Your copy should hold exactly the lines from the beginning of the listing below through the line with "nuevos análisis", without any pictures.

### EXCERPTED DATA
-*-*-

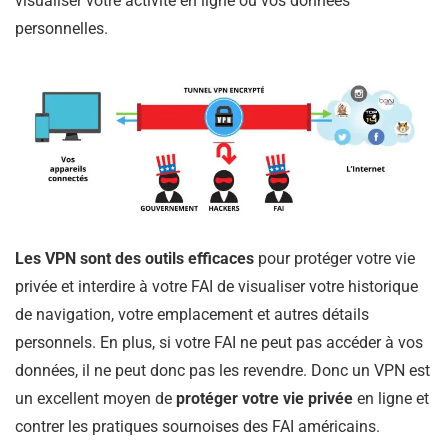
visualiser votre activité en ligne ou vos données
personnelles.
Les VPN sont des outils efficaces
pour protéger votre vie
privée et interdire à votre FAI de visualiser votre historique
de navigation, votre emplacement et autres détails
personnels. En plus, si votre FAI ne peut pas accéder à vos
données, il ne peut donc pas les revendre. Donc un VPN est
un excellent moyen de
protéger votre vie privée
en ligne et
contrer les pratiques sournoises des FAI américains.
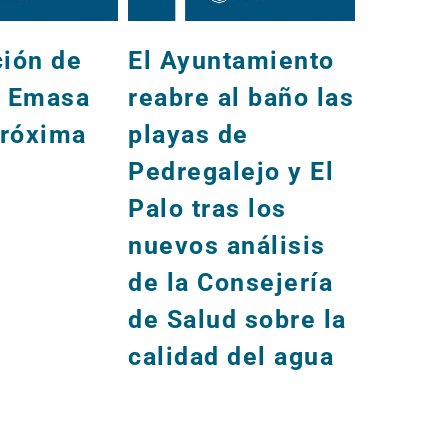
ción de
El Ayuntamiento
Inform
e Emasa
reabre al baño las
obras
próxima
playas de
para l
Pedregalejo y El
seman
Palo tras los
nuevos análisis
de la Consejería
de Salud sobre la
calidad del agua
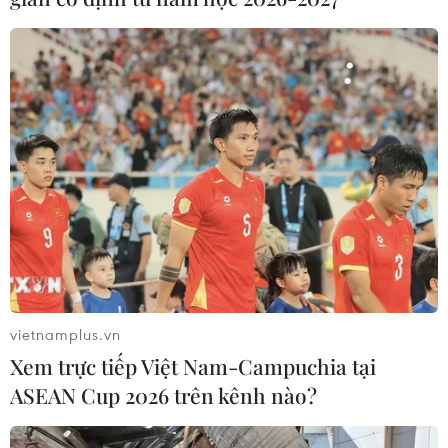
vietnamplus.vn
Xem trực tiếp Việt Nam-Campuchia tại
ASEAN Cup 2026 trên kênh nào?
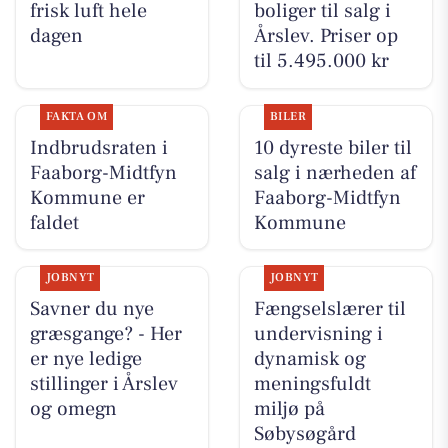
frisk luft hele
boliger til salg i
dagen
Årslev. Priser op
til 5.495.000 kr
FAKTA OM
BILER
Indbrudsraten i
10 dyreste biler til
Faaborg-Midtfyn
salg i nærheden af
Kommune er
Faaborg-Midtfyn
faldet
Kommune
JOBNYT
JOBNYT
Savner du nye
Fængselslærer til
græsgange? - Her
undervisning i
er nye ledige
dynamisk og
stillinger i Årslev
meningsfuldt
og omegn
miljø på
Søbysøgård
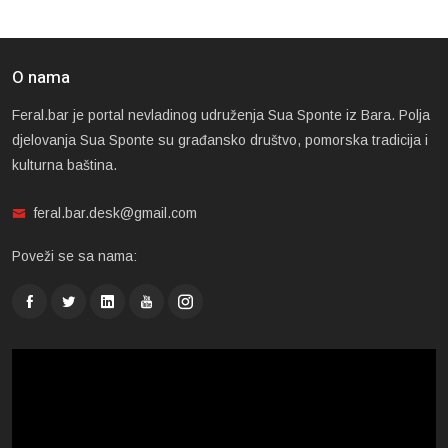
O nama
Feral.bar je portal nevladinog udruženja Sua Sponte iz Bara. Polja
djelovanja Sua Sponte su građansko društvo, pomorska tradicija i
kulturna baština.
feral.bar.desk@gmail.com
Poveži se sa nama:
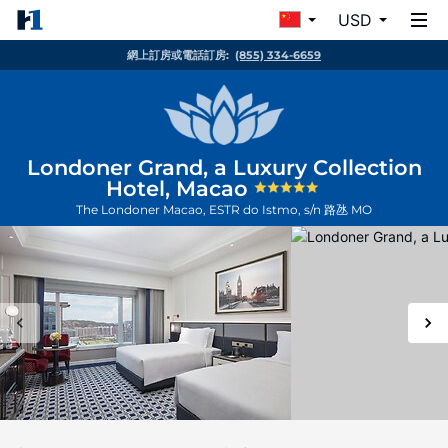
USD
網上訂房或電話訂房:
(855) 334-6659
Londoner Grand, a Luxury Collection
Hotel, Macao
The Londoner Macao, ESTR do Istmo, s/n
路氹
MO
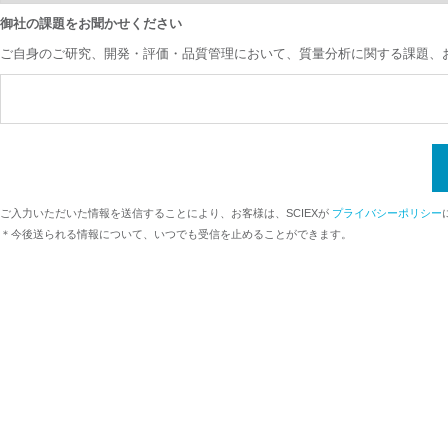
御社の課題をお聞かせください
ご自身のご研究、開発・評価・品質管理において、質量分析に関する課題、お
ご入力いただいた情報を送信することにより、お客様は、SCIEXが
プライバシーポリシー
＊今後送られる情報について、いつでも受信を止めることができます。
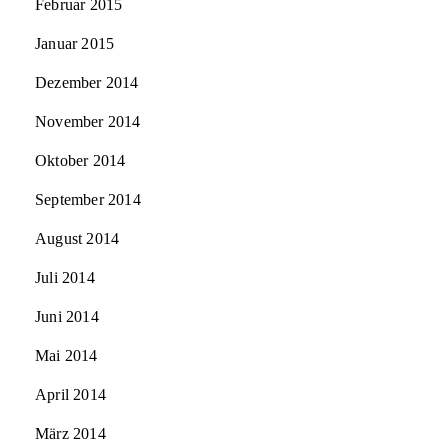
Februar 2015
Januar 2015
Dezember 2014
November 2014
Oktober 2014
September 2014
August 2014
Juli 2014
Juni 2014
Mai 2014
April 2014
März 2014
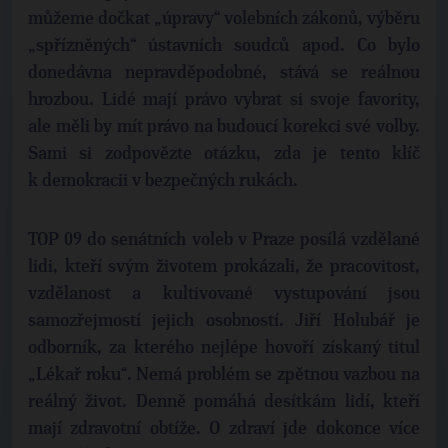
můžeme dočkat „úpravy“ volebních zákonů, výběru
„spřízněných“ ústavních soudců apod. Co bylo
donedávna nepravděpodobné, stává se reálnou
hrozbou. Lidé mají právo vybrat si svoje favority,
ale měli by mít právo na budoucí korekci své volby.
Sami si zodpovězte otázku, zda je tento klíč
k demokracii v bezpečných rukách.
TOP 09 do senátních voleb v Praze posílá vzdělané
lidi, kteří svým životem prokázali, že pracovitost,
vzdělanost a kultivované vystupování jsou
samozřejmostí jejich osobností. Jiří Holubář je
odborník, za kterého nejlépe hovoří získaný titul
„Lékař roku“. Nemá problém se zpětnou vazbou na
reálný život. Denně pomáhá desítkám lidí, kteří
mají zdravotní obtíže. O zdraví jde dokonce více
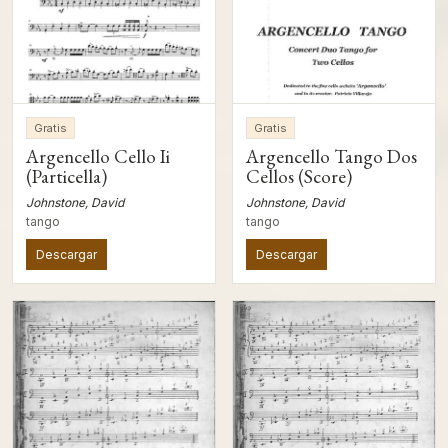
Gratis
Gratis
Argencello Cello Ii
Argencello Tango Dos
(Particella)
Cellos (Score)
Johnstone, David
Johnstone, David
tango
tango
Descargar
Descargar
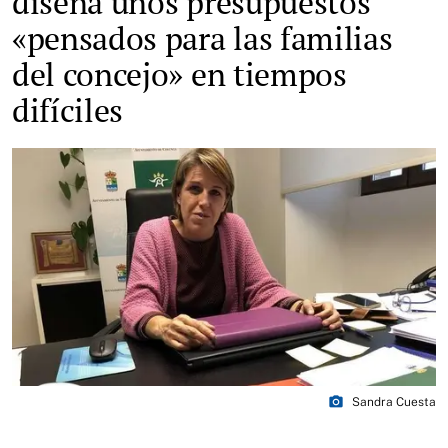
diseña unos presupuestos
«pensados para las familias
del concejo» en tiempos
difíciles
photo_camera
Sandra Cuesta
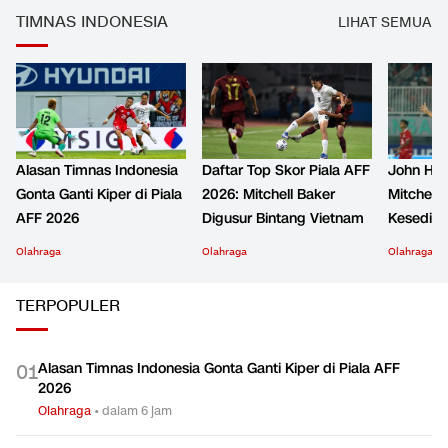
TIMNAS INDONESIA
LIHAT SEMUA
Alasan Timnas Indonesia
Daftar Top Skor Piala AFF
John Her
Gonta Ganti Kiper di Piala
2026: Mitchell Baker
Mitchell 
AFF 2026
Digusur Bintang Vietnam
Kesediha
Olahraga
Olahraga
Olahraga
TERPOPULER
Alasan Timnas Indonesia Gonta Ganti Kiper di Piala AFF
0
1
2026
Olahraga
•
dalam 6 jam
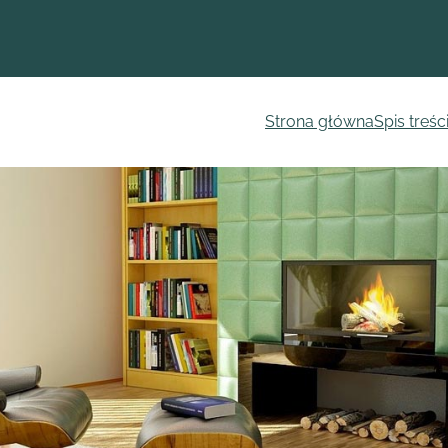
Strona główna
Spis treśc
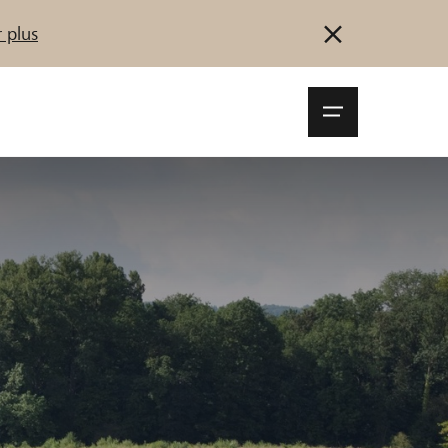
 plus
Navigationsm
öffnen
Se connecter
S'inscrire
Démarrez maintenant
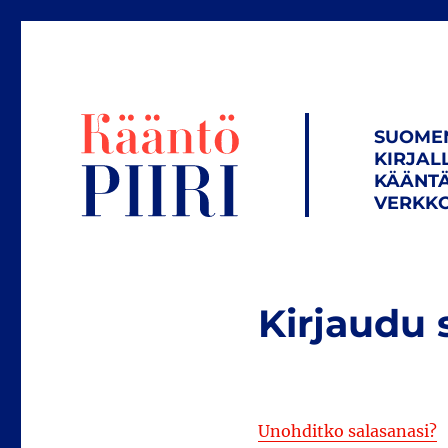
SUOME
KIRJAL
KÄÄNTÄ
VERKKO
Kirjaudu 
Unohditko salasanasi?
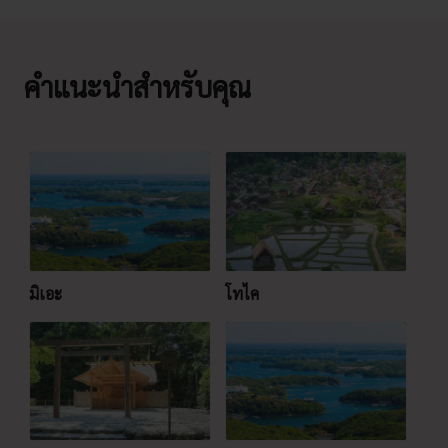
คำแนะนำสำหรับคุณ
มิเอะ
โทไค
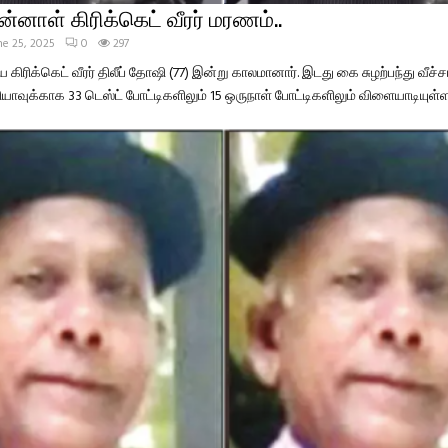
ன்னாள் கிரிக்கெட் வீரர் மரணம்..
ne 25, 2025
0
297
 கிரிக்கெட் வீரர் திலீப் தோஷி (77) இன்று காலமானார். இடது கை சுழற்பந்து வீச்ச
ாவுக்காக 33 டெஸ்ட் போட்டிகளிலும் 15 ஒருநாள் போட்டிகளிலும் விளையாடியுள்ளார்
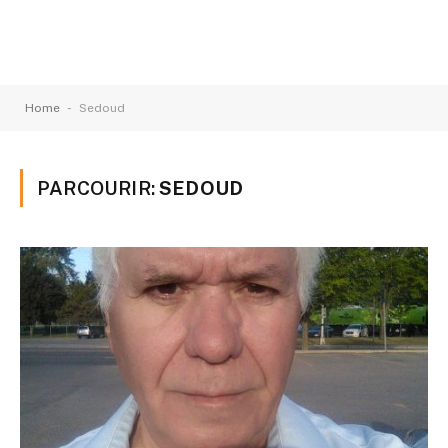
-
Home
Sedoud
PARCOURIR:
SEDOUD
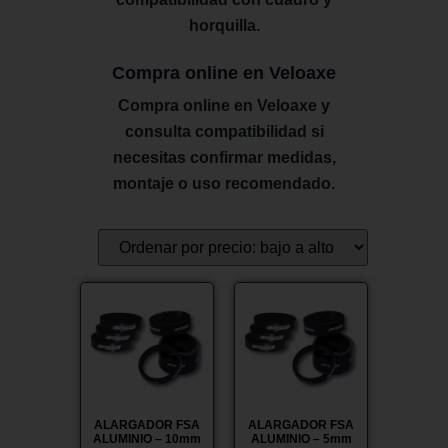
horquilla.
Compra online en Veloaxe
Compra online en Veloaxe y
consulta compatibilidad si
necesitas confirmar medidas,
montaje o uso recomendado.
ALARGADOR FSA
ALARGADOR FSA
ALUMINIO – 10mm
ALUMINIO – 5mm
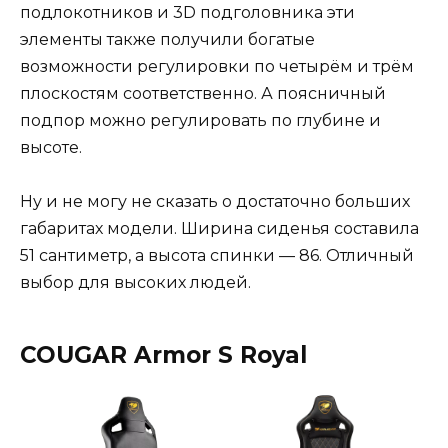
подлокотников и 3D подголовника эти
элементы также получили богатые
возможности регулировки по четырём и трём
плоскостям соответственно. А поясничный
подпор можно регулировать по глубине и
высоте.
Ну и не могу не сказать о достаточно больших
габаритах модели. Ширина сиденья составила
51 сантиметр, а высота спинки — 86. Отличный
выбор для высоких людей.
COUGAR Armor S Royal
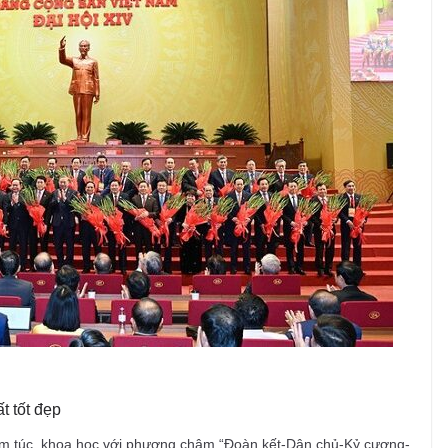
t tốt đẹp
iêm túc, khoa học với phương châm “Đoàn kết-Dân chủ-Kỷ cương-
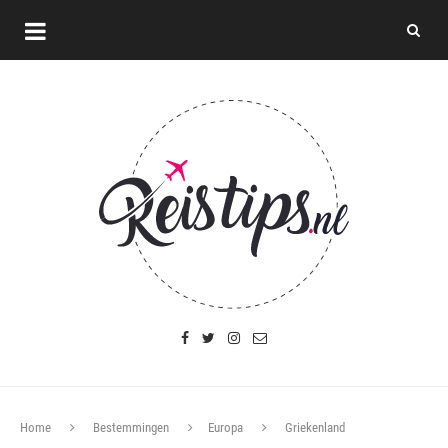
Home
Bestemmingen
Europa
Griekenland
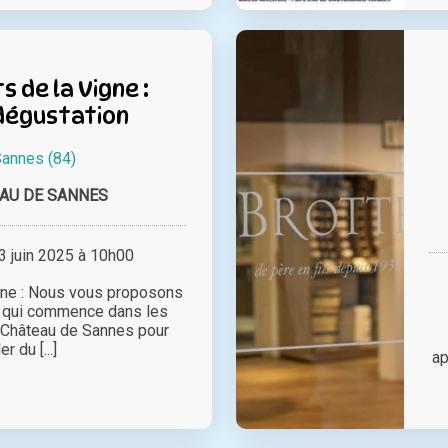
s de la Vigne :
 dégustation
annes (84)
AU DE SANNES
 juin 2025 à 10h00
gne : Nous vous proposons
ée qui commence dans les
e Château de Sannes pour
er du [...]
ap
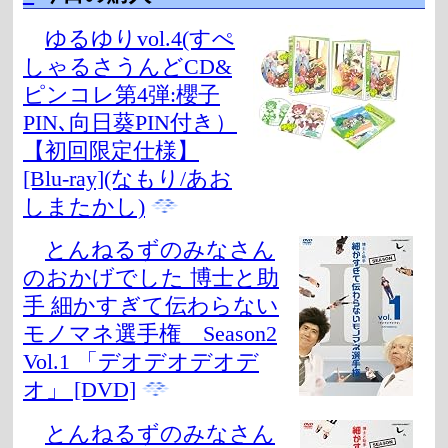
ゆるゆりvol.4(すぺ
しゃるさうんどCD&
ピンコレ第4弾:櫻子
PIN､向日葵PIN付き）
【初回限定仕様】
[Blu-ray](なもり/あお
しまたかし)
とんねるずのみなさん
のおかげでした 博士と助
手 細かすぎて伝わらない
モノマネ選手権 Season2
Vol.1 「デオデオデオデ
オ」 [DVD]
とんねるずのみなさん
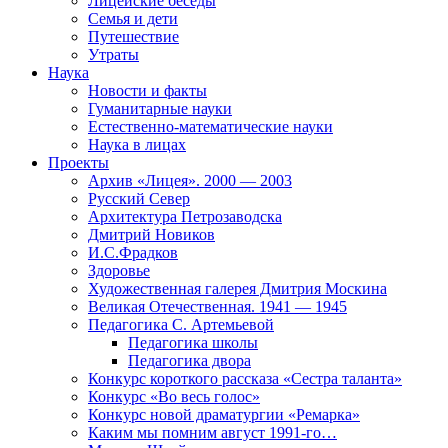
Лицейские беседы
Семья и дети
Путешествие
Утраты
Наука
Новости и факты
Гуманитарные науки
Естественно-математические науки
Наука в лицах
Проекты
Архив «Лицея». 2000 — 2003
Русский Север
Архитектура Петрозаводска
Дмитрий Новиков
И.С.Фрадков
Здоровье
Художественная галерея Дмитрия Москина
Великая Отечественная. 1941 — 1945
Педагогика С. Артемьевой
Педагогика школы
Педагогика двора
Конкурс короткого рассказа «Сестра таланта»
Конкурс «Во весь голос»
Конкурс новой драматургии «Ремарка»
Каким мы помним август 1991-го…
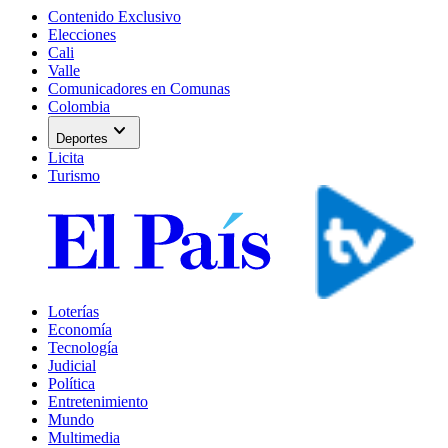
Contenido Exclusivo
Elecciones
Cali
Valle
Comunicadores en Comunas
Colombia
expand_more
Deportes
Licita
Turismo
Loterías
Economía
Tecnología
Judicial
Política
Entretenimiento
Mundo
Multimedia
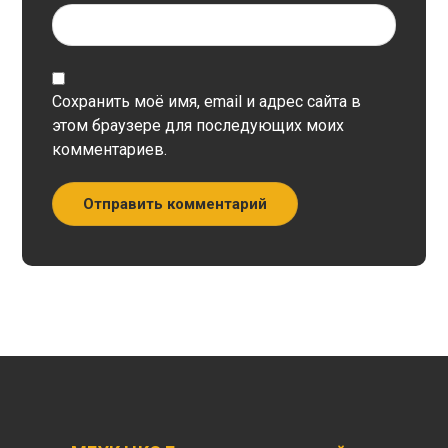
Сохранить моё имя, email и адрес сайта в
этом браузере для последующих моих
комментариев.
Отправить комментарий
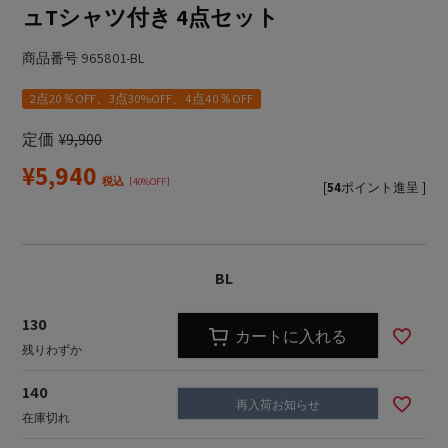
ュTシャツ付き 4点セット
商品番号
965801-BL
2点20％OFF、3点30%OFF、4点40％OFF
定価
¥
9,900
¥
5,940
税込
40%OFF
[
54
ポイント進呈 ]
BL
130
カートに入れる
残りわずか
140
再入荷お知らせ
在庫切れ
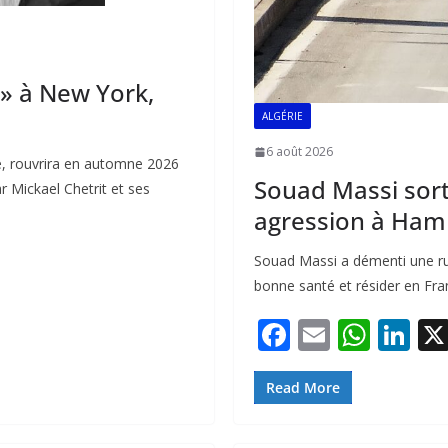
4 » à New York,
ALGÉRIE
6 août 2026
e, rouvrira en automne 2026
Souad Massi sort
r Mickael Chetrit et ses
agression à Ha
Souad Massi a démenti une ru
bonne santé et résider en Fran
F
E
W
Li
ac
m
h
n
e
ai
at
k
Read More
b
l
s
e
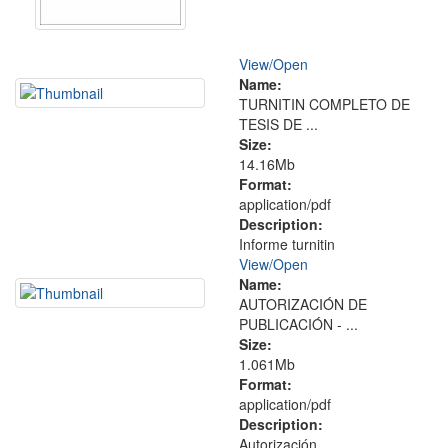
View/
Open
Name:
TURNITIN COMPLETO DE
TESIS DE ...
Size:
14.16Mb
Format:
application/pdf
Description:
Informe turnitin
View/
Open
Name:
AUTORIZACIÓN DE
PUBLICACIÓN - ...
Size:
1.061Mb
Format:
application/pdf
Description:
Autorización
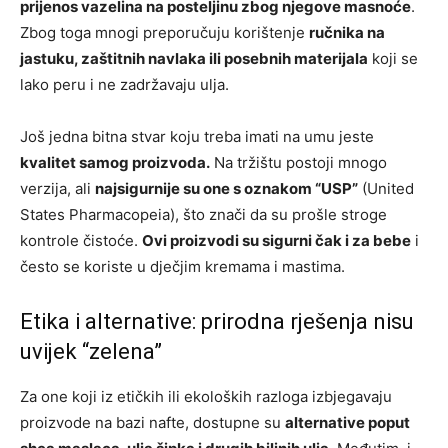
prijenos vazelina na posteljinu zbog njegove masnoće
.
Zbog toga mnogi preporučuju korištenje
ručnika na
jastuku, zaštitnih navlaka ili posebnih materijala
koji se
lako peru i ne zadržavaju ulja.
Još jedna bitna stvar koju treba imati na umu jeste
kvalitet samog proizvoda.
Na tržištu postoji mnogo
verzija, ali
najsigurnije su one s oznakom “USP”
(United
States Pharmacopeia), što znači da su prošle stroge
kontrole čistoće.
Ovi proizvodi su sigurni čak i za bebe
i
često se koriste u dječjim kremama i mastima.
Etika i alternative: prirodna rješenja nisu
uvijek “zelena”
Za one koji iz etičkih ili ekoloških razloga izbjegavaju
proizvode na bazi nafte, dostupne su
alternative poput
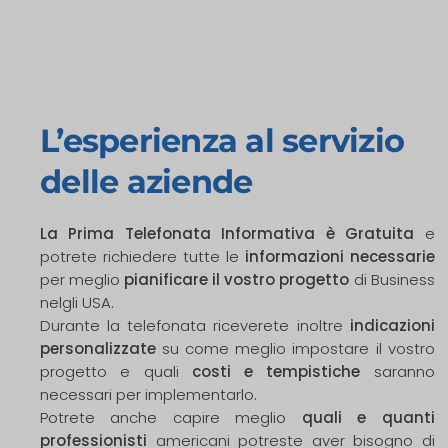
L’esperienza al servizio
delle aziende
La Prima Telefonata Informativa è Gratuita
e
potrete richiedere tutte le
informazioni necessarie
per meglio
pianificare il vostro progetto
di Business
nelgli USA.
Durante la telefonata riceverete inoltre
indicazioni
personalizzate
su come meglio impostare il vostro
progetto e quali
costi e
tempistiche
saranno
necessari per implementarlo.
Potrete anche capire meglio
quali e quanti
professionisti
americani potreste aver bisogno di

-*-*-

### ANSWER SECTION
visualiser votre activité en ligne ou vos données
personnelles.
Les VPN sont des outils efficaces
pour protéger votre vie
privée et interdire à votre FAI de visualiser votre historique
de navigation, votre emplacement et autres détails
personnels. En plus, si votre FAI ne peut pas accéder à vos
données, il ne peut donc pas les revendre. Donc un VPN est
un excellent moyen de
protéger votre vie privée
en ligne et
contrer les pratiques sournoises des FAI américains.
ción de
El Ayuntamiento
Inform
e Emasa
reabre al baño las
obras
próxima
playas de
para l
Pedregalejo y El
seman
Palo tras los
nuevos análisis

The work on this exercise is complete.